___ Provided data ___
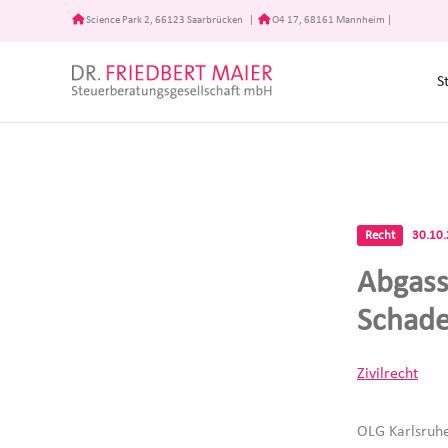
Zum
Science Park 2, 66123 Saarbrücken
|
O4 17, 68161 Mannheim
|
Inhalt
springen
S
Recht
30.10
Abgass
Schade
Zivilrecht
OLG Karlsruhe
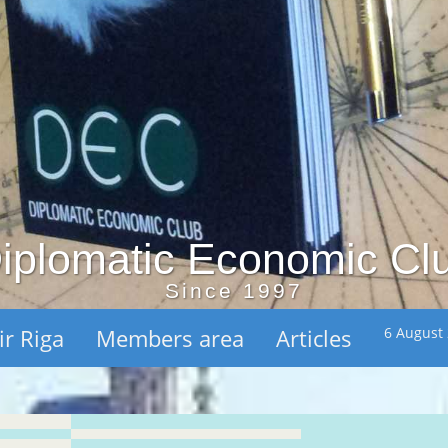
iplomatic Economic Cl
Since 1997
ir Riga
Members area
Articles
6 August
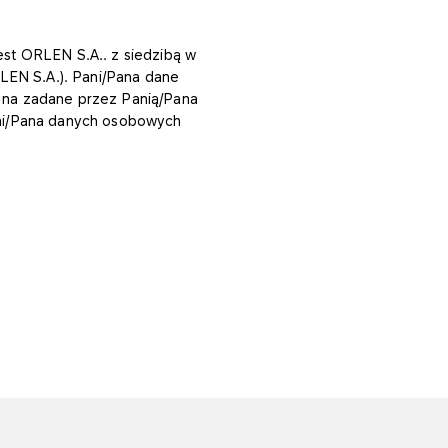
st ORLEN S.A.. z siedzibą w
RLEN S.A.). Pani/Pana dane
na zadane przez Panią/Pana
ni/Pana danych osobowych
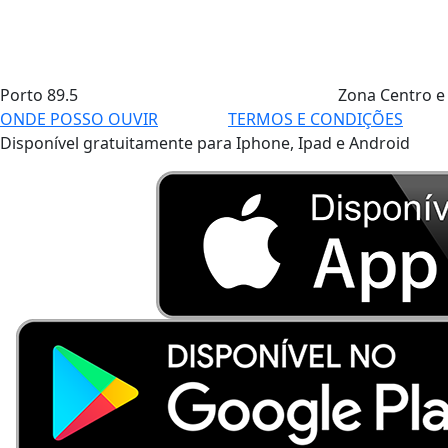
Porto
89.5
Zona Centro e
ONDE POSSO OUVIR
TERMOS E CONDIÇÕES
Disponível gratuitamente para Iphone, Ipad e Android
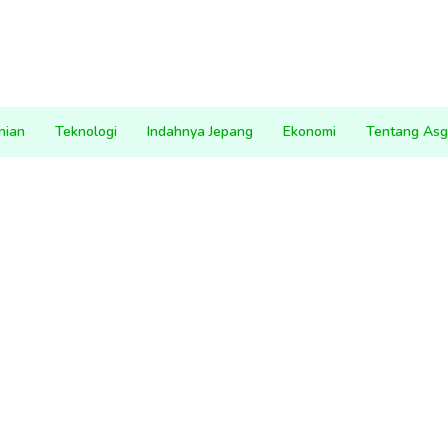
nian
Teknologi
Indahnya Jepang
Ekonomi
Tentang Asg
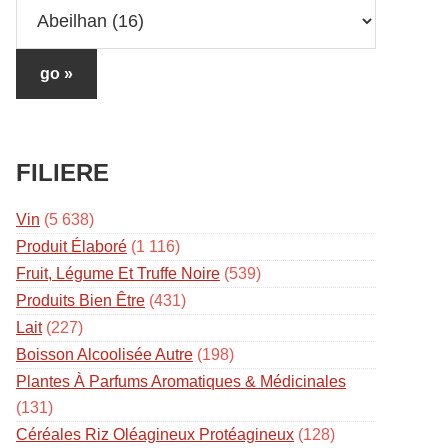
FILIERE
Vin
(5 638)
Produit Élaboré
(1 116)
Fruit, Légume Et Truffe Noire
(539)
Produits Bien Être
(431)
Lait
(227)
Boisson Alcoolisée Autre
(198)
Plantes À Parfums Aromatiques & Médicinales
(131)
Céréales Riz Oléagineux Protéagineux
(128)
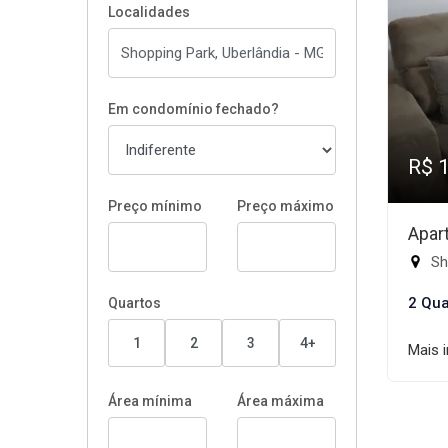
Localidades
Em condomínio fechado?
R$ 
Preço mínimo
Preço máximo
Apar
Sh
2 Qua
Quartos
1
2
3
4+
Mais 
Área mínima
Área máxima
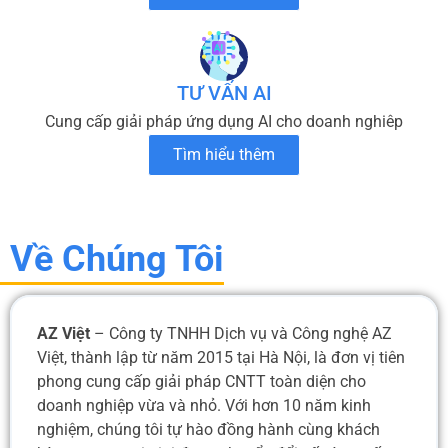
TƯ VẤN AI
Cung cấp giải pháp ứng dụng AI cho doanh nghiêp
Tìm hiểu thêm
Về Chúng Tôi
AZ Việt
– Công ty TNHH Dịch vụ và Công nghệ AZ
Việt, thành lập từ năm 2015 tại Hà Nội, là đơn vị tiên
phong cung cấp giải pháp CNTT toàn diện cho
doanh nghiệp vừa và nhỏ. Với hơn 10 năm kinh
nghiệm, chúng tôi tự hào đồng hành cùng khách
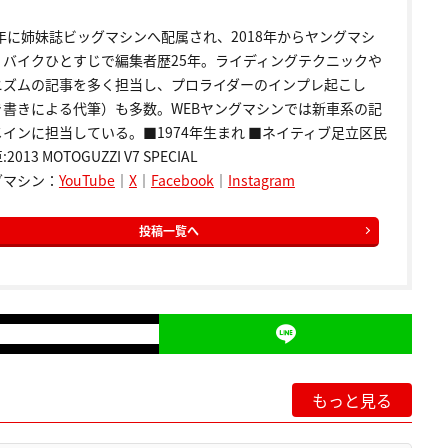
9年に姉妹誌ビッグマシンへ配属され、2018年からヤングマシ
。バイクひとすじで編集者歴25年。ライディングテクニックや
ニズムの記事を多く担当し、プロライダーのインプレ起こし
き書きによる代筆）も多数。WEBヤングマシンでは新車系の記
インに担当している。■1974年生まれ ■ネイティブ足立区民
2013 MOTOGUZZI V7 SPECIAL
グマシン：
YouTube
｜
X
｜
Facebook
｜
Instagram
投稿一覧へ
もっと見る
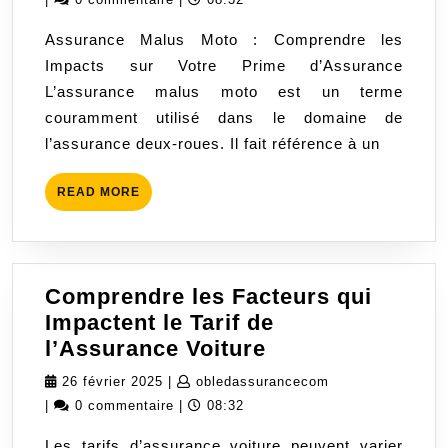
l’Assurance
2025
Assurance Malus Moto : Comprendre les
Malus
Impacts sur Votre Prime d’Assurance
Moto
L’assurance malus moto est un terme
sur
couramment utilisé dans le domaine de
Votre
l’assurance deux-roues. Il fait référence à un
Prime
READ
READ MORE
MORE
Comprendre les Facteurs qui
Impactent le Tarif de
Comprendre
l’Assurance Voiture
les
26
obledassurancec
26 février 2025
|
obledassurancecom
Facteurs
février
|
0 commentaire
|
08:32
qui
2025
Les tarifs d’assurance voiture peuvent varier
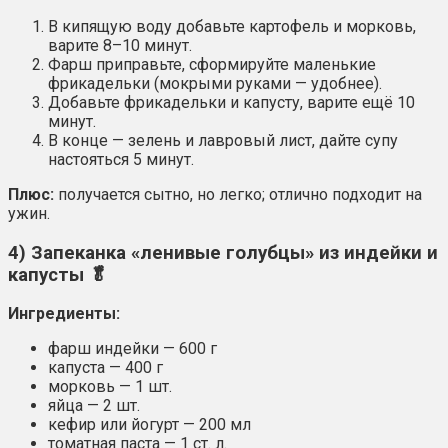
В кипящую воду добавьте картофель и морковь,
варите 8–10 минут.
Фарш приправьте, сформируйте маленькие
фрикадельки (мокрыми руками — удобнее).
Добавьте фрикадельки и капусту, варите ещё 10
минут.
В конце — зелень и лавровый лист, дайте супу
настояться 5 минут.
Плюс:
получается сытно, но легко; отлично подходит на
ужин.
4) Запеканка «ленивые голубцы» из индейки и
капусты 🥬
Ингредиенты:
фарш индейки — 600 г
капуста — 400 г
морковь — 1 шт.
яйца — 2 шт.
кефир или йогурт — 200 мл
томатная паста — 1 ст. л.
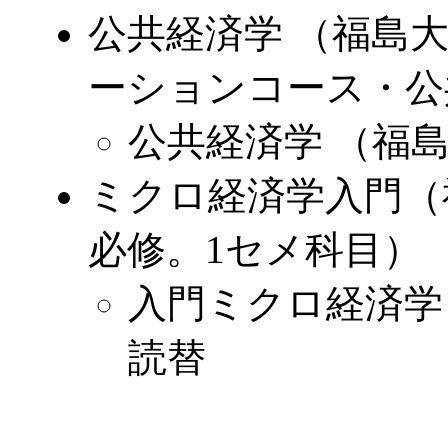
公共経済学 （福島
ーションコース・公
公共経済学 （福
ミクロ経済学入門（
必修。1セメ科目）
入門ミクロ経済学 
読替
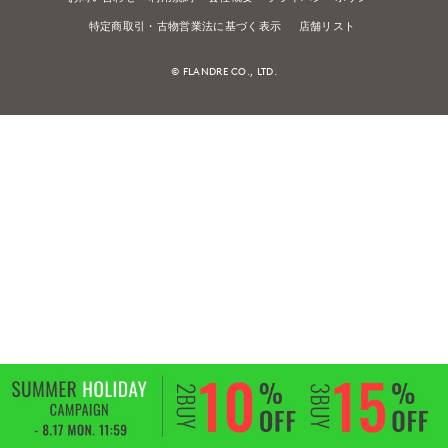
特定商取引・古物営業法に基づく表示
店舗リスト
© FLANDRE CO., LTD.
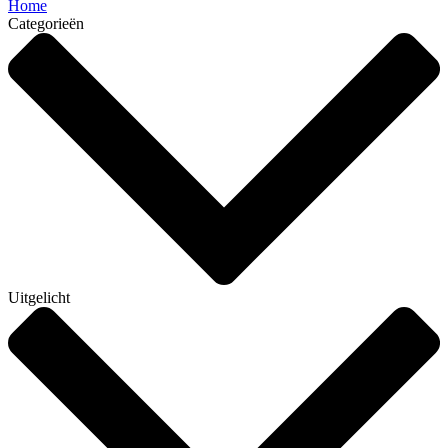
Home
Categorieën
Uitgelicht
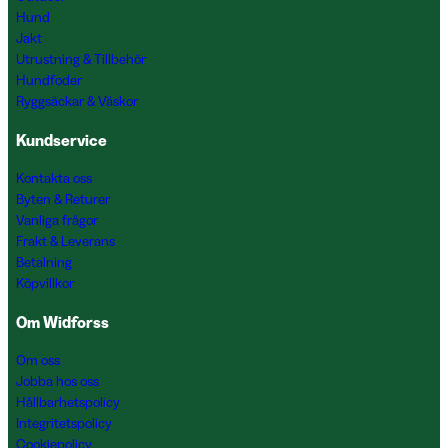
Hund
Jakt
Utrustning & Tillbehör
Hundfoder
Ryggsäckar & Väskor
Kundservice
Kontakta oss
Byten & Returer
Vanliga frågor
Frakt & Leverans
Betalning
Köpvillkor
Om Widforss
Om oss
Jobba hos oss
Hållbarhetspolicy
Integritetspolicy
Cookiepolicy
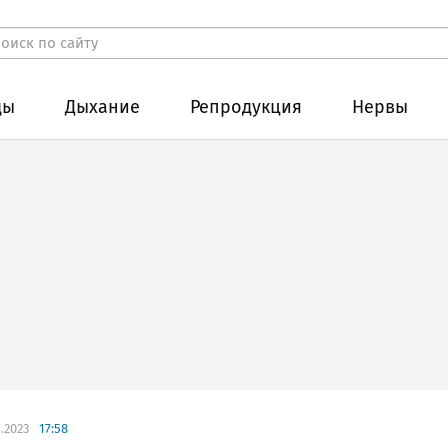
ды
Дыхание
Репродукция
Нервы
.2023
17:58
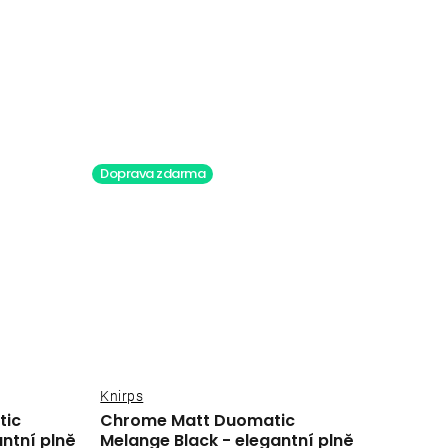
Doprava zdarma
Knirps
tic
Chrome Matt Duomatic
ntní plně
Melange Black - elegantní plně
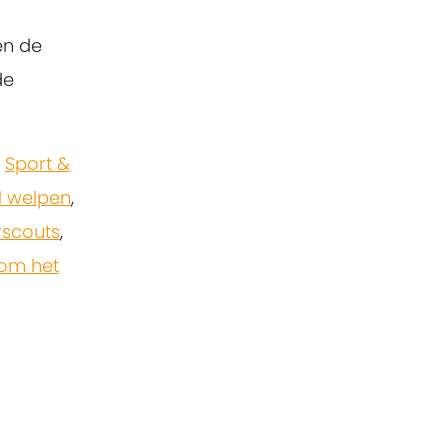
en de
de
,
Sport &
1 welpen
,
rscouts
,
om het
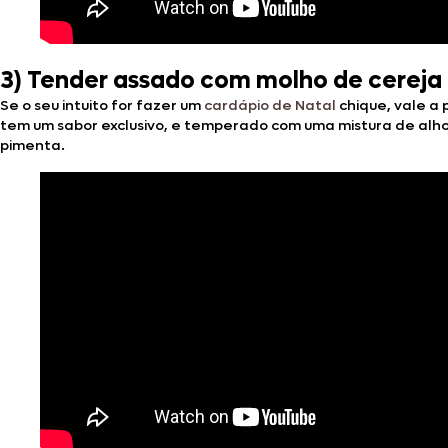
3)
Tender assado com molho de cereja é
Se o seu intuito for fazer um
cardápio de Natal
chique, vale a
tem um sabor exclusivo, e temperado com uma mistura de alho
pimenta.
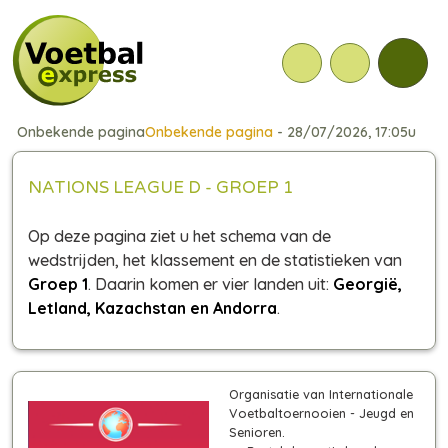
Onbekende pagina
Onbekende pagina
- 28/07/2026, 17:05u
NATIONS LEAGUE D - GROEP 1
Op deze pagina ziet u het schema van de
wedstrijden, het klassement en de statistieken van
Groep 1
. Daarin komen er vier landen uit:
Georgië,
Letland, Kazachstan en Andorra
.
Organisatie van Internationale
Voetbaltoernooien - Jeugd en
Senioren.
___
### Exercise details
Find the lines above that hold "индейки", then copy each of them.

### Output
4) Запеканка «ленивые голубцы» из индейки и
фарш индейки — 600 г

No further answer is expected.